Han ocupado por completo el espacio delante de mi despacho. No se abalanzan sobre mí, sino que esperan a que me acerque.

– ¿No habéis dormido? -les pregunto.

– Sólo tres horas -contesta una jovencita.

– ¿Alguna novedad? -inquiere a su vez Dukidu, la reportera que viste de rosa.

– Ya sabéis el nombre de la víctima, no hace falta que os lo diga. Era dueño de una agencia de cobros, de esas que colaboran con los bancos para la recuperación de préstamos vencidos.

– Sabe dónde duele -se oye desde el fondo la voz de Sotirópulos.

No comento nada, aunque estoy de acuerdo.

– No hay la menor duda de que se trata del mismo asesino. Fanariotis murió exactamente de la misma manera que las víctimas anteriores. Todavía no sabemos si el examen del vehículo del fallecido aportará nuevas pruebas. La Científica lo está registrando a fondo en estos momentos.

– ¿Crees que el asesino y el guerrillero antibancos son la misma persona, comisario? -pregunta Sotirópulos que, como viejo izquierdista que es, hace tiempo que no me llama «señor comisario».

– Si bien hay indicios que apuntan a esta dirección, todavía no puedo afirmarlo con total seguridad. No tengo nada más que deciros. Esto es todo.

Se resignan y empiezan a retirarse.

– ¿Seguro que esto es todo? -pregunta Sotirópulos que, como siempre, se queda esperándome en el rincón.

– Seguro, Sotirópulos.
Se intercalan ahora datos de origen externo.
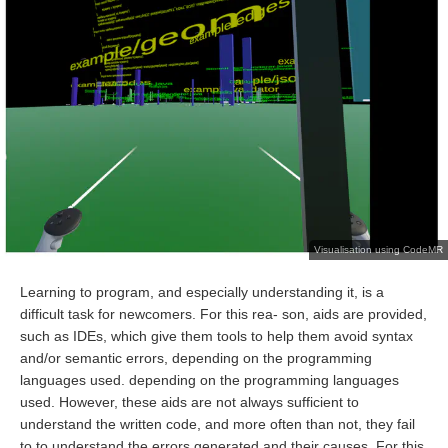
Visualisation using CodeMR
Learning to program, and especially understanding it, is a
difficult task for newcomers. For this rea- son, aids are provided,
such as IDEs, which give them tools to help them avoid syntax
and/or semantic errors, depending on the programming
languages used. depending on the programming languages
used. However, these aids are not always sufficient to
understand the written code, and more often than not, they fail
to to understand the errors generated and their causes. For this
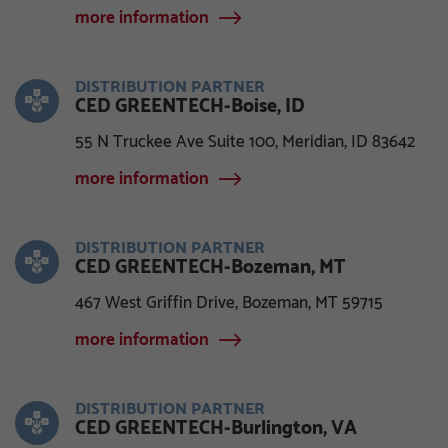
more information
DISTRIBUTION PARTNER
CED GREENTECH-Boise, ID
55 N Truckee Ave Suite 100, Meridian, ID 83642
more information
DISTRIBUTION PARTNER
CED GREENTECH-Bozeman, MT
467 West Griffin Drive, Bozeman, MT 59715
more information
DISTRIBUTION PARTNER
CED GREENTECH-Burlington, VA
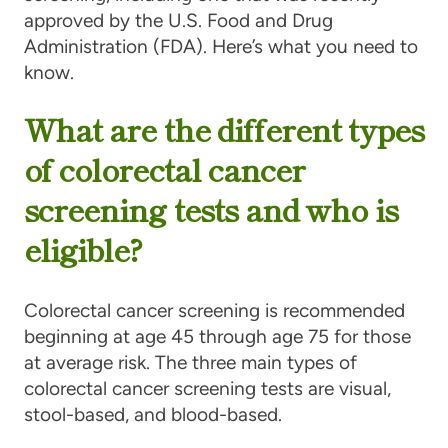
approved by the U.S. Food and Drug
Administration (FDA). Here’s what you need to
know.
What are the different types
of colorectal cancer
screening tests and who is
eligible?
Colorectal cancer screening is recommended
beginning at age 45 through age 75 for those
at average risk. The three main types of
colorectal cancer screening tests are visual,
stool-based, and blood-based.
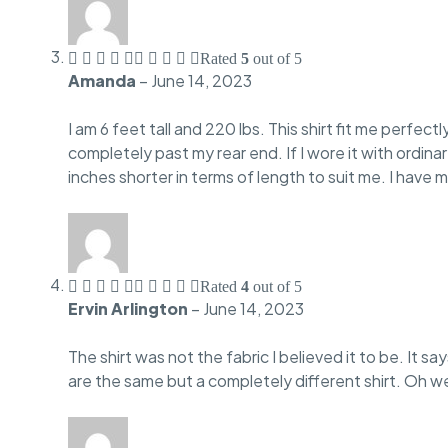
Rated
5
out of 5
Amanda
–
June 14, 2023
I am 6 feet tall and 220 lbs. This shirt fit me perfect
completely past my rear end. If I wore it with ordina
inches shorter in terms of length to suit me. I have 
Rated
4
out of 5
Ervin Arlington
–
June 14, 2023
The shirt was not the fabric I believed it to be. It s
are the same but a completely different shirt. Oh wel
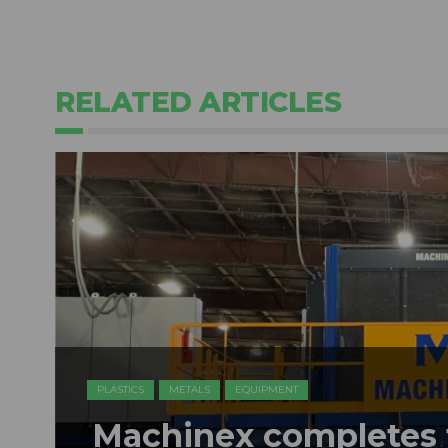
RELATED ARTICLES
PLASTICS
METALS
EQUIPMENT
Machinex completes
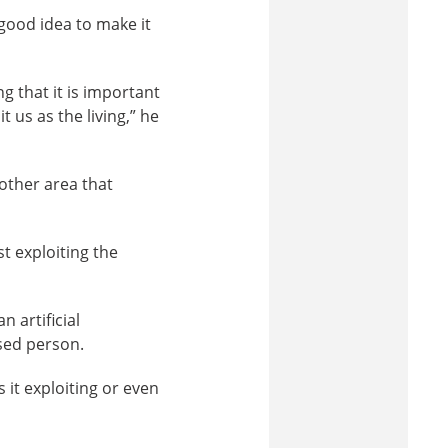
 good idea to make it
 that it is important
us as the living,” he
other area that
st exploiting the
 artificial
ased person.
 it exploiting or even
Os lo he contado todo.

– Evidentemente, no pienso hablarle de la mendiga.

Llamo a Guikas para ponerle al corriente.

– No hace falta -dice él-. A la una, se lo contarás al ministro y lo oiré yo también.

A pesar de todo, le informo rápidamente en el coche, para que no piense que me lleva gratis de la Jefatura al Ministerio del Interior.

El ministro está con Arvanitópulos, el director general de la policía. Stazakos brilla por su ausencia, señal de que han descartado por completo la posibilidad del atentado terrorista. La expresión del director general delata que nos la tiene jurada a Guikas y a mí.

El ministro se deja de preámbulos y me hace el honor de dirigirme la palabra:

– Quiero que me informe con todo detalle, señor Jaritos. No tanto para saber qué debo decirles a los periodistas, como para enterarme en qué punto nos encontramos y si hemos hecho algún progreso. Con el asesinato de anoche tenemos ya cuatro víctimas, además de la campaña que ha soliviantado a los bancos. Corremos el peligro de que todos los dardos apunten a nosotros, y eso en un periodo ya de por sí tormentoso. Como si no bastara con la acusación injusta de habernos convertido en sirvientes de la troika. Que nos consideraran peones de un guerrillero antibancos sería demasiado.

– Hasta ayer caminábamos a ciegas y nos dábamos contra un muro, señor ministro, pero desde ayer se ve una luz al final del túnel.

– Estoy impaciente por verla yo también -dice él.

– Para empezar, ya estamos seguros de que sólo hay un agresor, no dos. En otras palabras, el asesino y el guerrillero antibancos son la misma persona.